**What the task requires:**
Below is a listing; write it out exactly and drop any images from it.
▽
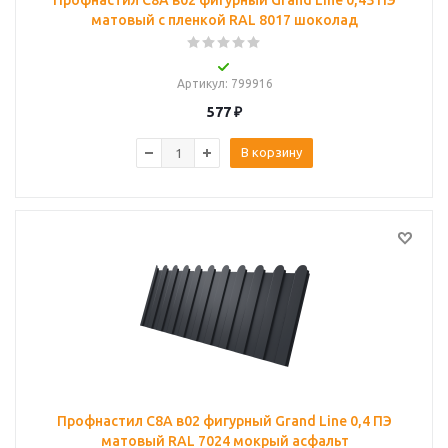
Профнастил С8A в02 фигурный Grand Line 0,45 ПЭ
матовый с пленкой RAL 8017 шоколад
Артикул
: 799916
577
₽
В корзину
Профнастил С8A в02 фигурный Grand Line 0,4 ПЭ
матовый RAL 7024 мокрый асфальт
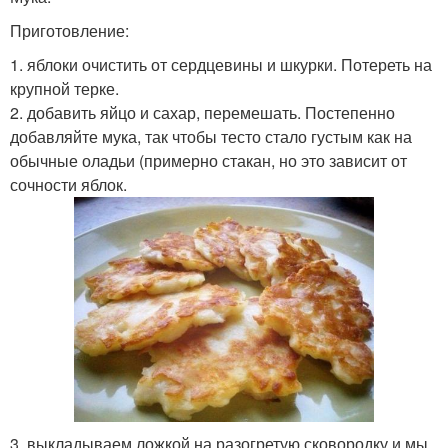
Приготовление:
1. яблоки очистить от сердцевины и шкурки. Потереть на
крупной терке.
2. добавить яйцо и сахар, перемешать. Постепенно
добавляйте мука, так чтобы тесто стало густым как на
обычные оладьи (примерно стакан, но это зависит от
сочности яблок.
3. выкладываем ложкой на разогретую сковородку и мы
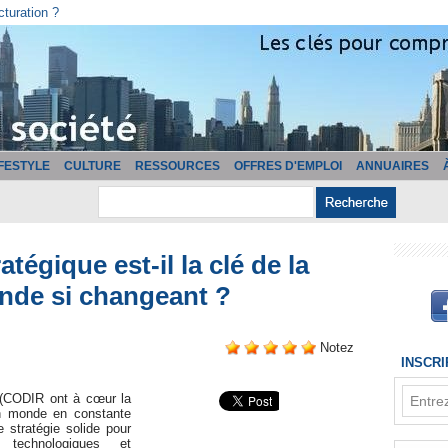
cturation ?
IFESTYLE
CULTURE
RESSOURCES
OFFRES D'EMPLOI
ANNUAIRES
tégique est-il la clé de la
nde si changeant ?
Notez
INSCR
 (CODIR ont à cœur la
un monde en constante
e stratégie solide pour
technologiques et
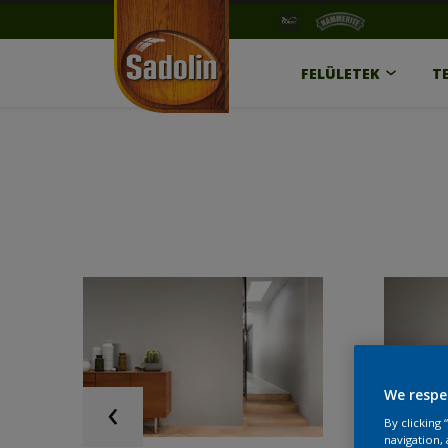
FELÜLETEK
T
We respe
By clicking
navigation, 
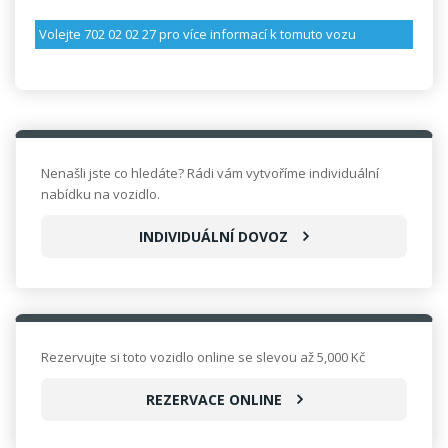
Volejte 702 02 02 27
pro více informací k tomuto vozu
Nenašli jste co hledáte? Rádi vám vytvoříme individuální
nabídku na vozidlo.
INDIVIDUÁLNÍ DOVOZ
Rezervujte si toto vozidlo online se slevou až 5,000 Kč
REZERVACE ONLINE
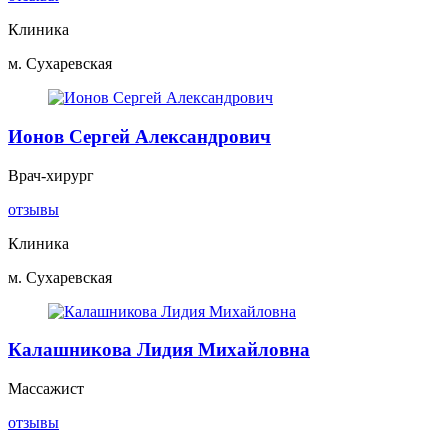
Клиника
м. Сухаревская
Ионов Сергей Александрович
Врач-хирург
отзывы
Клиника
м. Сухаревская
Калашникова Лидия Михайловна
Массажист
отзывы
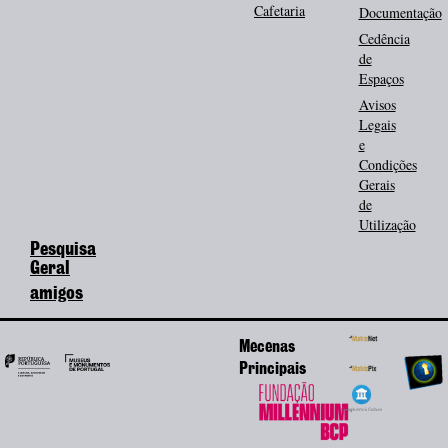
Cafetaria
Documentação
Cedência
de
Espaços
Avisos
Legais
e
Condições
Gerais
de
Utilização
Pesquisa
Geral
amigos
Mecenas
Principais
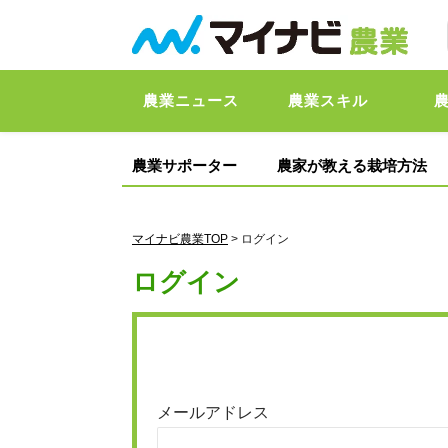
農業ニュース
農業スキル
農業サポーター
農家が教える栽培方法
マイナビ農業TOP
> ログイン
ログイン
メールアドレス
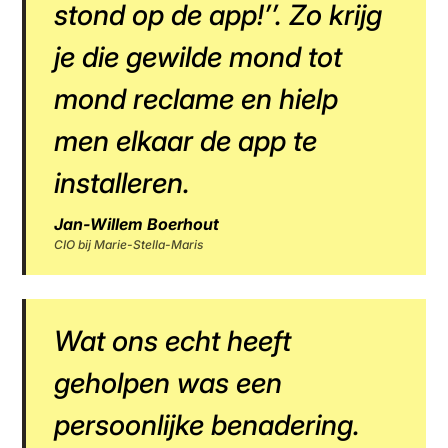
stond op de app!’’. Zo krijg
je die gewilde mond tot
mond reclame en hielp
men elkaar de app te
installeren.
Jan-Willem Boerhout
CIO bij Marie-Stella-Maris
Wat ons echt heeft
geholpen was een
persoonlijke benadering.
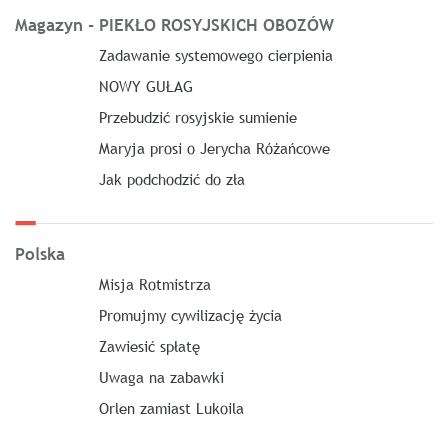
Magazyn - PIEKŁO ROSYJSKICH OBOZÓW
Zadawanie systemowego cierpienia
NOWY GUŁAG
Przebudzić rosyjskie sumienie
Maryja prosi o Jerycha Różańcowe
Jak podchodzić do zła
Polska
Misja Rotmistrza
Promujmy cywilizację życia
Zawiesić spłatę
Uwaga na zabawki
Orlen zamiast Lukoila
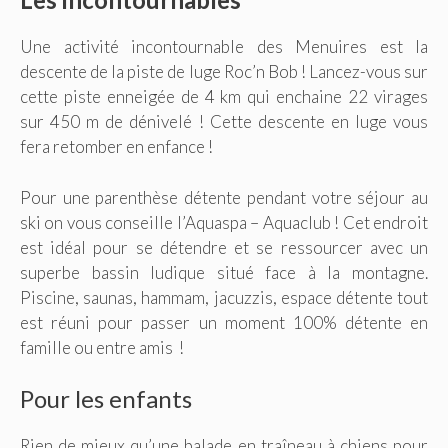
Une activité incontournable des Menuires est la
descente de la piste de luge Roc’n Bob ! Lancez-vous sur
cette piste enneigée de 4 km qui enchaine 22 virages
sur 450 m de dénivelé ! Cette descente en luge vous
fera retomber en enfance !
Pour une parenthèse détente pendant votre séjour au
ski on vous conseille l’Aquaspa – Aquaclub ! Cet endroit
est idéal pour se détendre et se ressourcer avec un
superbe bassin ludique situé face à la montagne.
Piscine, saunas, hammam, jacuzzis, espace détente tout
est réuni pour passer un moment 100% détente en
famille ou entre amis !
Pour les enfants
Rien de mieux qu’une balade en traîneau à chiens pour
△
**Result of this task:**
Профнастил С8A в02 фигурный Grand Line 0,45 ПЭ
матовый с пленкой RAL 8017 шоколад
Артикул
: 799916
577
₽
В корзину
Профнастил С8A в02 фигурный Grand Line 0,4 ПЭ
матовый RAL 7024 мокрый асфальт
Приготовление:
1. яблоки очистить от сердцевины и шкурки. Потереть на
крупной терке.
2. добавить яйцо и сахар, перемешать. Постепенно
добавляйте мука, так чтобы тесто стало густым как на
обычные оладьи (примерно стакан, но это зависит от
сочности яблок.
3. выкладываем ложкой на разогретую сковородку и мы
cturation ?
IFESTYLE
CULTURE
RESSOURCES
OFFRES D'EMPLOI
ANNUAIRES
tégique est-il la clé de la
nde si changeant ?
Notez
INSCR
 (CODIR ont à cœur la
un monde en constante
e stratégie solide pour
technologiques et
FELÜLETEK
T
We respe
By clicking
navigation, 
Volejte 702 02 02 27
pro více informací k tomuto vozu
Nenašli jste co hledáte? Rádi vám vytvoříme individuální
nabídku na vozidlo.
INDIVIDUÁLNÍ DOVOZ
Rezervujte si toto vozidlo online se slevou až 5,000 Kč
REZERVACE ONLINE
Клиника
м. Сухаревская
Ионов Сергей Александрович
Врач-хирург
отзывы
Клиника
м. Сухаревская
Калашникова Лидия Михайловна
Массажист
отзывы
Cafetaria
Documentação
Cedência
de
Espaços
Avisos
Legais
e
Condições
Gerais
de
Utilização
Pesquisa
Geral
amigos
Mecenas
Principais
農業ニュース
農業スキル
農業サポーター
農家が教える栽培方法
マイナビ農業TOP
> ログイン
ログイン
メールアドレス
stond op de app!’’. Zo krijg
je die gewilde mond tot
mond reclame en hielp
men elkaar de app te
installeren.
Jan-Willem Boerhout
CIO bij Marie-Stella-Maris
Wat ons echt heeft
geholpen was een
persoonlijke benadering.
Magazyn - PIEKŁO ROSYJSKICH OBOZÓW
Zadawanie systemowego cierpienia
NOWY GUŁAG
Przebudzić rosyjskie sumienie
Maryja prosi o Jerycha Różańcowe
Jak podchodzić do zła
Polska
Misja Rotmistrza
Promujmy cywilizację życia
Zawiesić spłatę
Uwaga na zabawki
Orlen zamiast Lukoila
Une activité incontournable des Menuires est la
descente de la piste de luge Roc’n Bob ! Lancez-vous sur
cette piste enneigée de 4 km qui enchaine 22 virages
sur 450 m de dénivelé ! Cette descente en luge vous
fera retomber en enfance !
Pour une parenthèse détente pendant votre séjour au
ski on vous conseille l’Aquaspa – Aquaclub ! Cet endroit
est idéal pour se détendre et se ressourcer avec un
superbe bassin ludique situé face à la montagne.
Piscine, saunas, hammam, jacuzzis, espace détente tout
est réuni pour passer un moment 100% détente en
famille ou entre amis !
Pour les enfants
Rien de mieux qu’une balade en traîneau à chiens pour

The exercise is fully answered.